En réponse à Roger Karoutchi, j'indiquerais que l'ASN est réformable et doit être réformée pour lui permettre d'exercer les nouvelles missions qui lui incombent. Mais le système de financement actuel ne lui permettra plus de faire face aux défis qui s'imposent à elle, dans un horizon proche - peut-être de deux ou trois ans. Il faut en tout cas garder le caractère dual qui est propre à la France, et s'articule autour de l'ASN, qui joue un rôle de pilote, et de l'IRSN en tant qu'outil d'expertise et de recherche. Il convient néanmoins de proposer une articulation plus fluide permettant à l'ASN et à l'IRSN de fonctionner dans de meilleures conditions, sur le plan de l'organisation et du financement. Notre système dual est reconnu internationalement comme étant particulièrement performant, et a permis de hisser la France aux premiers rangs mondiaux : nous devons conserver la compétitivité de notre filière nucléaire qui est particulièrement élevée. Il n'est pas question de révolutionner un dispositif qui a fait ses preuves.
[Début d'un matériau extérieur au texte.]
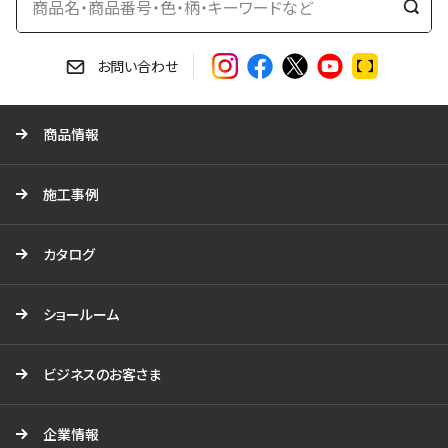
検
索
す
お問い合わせ
る
商品情報
施工事例
カタログ
ショールーム
ビジネスのお客さま
企業情報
Edmond Hervé a appelé notre attention sur le caractère essentiel des commissions locales d'information. Je me suis efforcé de réfléchir dans trois domaines : la sûreté nucléaire, la radioprotection et la transparence nucléaire. La transparence n'est pas à négliger et elle constitue aujourd'hui un enjeu sociétal majeur. Il est de la responsabilité du Parlement de traiter cette question. Par conséquent, la création d'une délégation parlementaire exerçant une mission de contrôle permettrait de donner beaucoup plus de lisibilité à un système qui, s'il n'est pas opaque, n'en est pas moins très complexe, le financement étant réparti entre cinq programmes relevant de quatre missions pour des montants qui, somme toute, ne sont pas considérables. Les enjeux budgétaires s'élèvent à 580 millions d'euros si on prend en compte le produit de la « taxe INB », plus de 260 millions d'euros au titre des dotations de l'État et une cinquantaine de millions d'euros pour la taxe spécifique dont bénéficie l'IRSN. C'est pourquoi je propose la mise en place d'une délégation parlementaire couplée à la création d'un « jaune budgétaire ». Une solution, un temps envisagée, aurait été de créer un programme unique, mais cette proposition ne nous est pas apparue viable dans l'immédiat.
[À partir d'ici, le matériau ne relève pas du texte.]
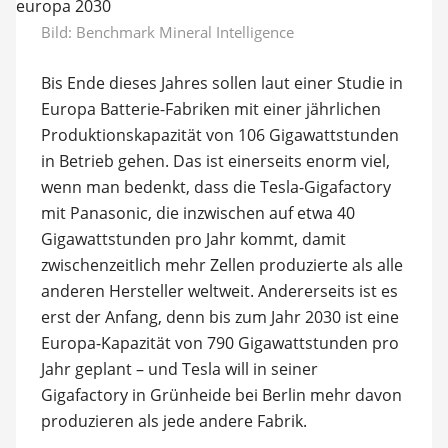
Bild: Benchmark Mineral Intelligence
Bis Ende dieses Jahres sollen laut einer Studie in
Europa Batterie-Fabriken mit einer jährlichen
Produktionskapazität von 106 Gigawattstunden
in Betrieb gehen. Das ist einerseits enorm viel,
wenn man bedenkt, dass die Tesla-Gigafactory
mit Panasonic, die inzwischen auf etwa 40
Gigawattstunden pro Jahr kommt, damit
zwischenzeitlich mehr Zellen produzierte als alle
anderen Hersteller weltweit. Andererseits ist es
erst der Anfang, denn bis zum Jahr 2030 ist eine
Europa-Kapazität von 790 Gigawattstunden pro
Jahr geplant – und Tesla will in seiner
Gigafactory in Grünheide bei Berlin mehr davon
produzieren als jede andere Fabrik.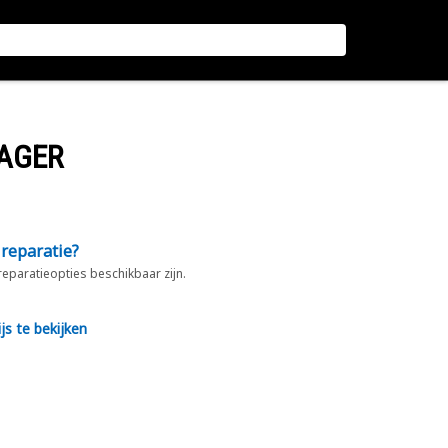
LAGER
 reparatie?
 reparatieopties beschikbaar zijn.
js te bekijken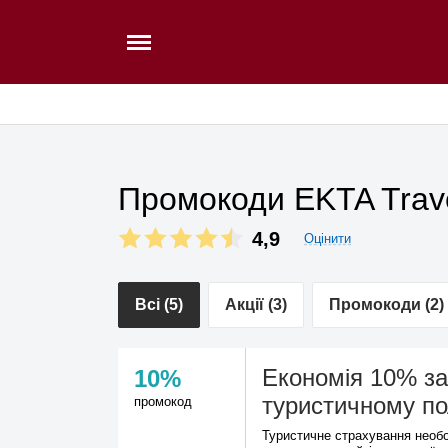
Промокоди EKTA Trave
4,9
Оцінити
Всі (5)
Акції (3)
Промокоди (2)
Економія 10% з
10%
туристичному по
промокод
Туристичне страхування необо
Enfin, Philippe Dallier a parlé non de sûreté nucléaire mais de sécurité nucléaire, en faisant mention de tous les actes de malveillance, que ceux-ci soient de nature terroriste ou de simples manifestations intempestives. La sécurité nucléaire relève de la responsabilité des exploitants, qui doivent réaliser les travaux nécessaires, ainsi que de celle de l'État au titre des services de renseignements et des forces de police en charge de l'ordre public autour des installations nucléaires. Il s'agit d'une autre problématique. Concernant la sûreté nucléaire, je peux garantir que l'ASN dispose des moyens intellectuels et techniques nécessaires, notamment via l'IRSN, pour assurer ses missions de pilotage et de contrôle.
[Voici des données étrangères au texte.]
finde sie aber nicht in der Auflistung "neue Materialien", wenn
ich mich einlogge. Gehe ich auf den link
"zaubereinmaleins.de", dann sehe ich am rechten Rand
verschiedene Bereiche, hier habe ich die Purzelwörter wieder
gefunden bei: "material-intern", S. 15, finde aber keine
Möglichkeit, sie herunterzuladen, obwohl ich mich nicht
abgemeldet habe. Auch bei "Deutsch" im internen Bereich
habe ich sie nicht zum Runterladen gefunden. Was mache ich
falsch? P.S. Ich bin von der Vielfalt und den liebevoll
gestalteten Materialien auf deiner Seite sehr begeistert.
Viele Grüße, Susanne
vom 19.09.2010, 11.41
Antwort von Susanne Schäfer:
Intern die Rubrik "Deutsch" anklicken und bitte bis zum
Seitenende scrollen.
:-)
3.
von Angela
Enfin, pour finir, je souhaiterais ajouter qu'alors que la phase préalable au débat sur la transition énergétique arrive à son terme et que les contraintes budgétaires de l'État se renforcent, le moment semble venu de faire franchir une étape au système de financement de la sûreté nucléaire dans notre pays. Si l'ASN et l'IRSN n'enregistrent pas, au cours de trois prochaines années, un accroissement substantiel de leurs ressources pour faire face à leurs missions dont le poids est croissant, des choix devront être faits. Le risque est que les moyens soient concentrés sur la sûreté des installations existantes au détriment des projets nouveaux ; de même, les activités de recherche pourraient être réduites pour compenser une insuffisance de ressources pour abonder les tâches d'expertise.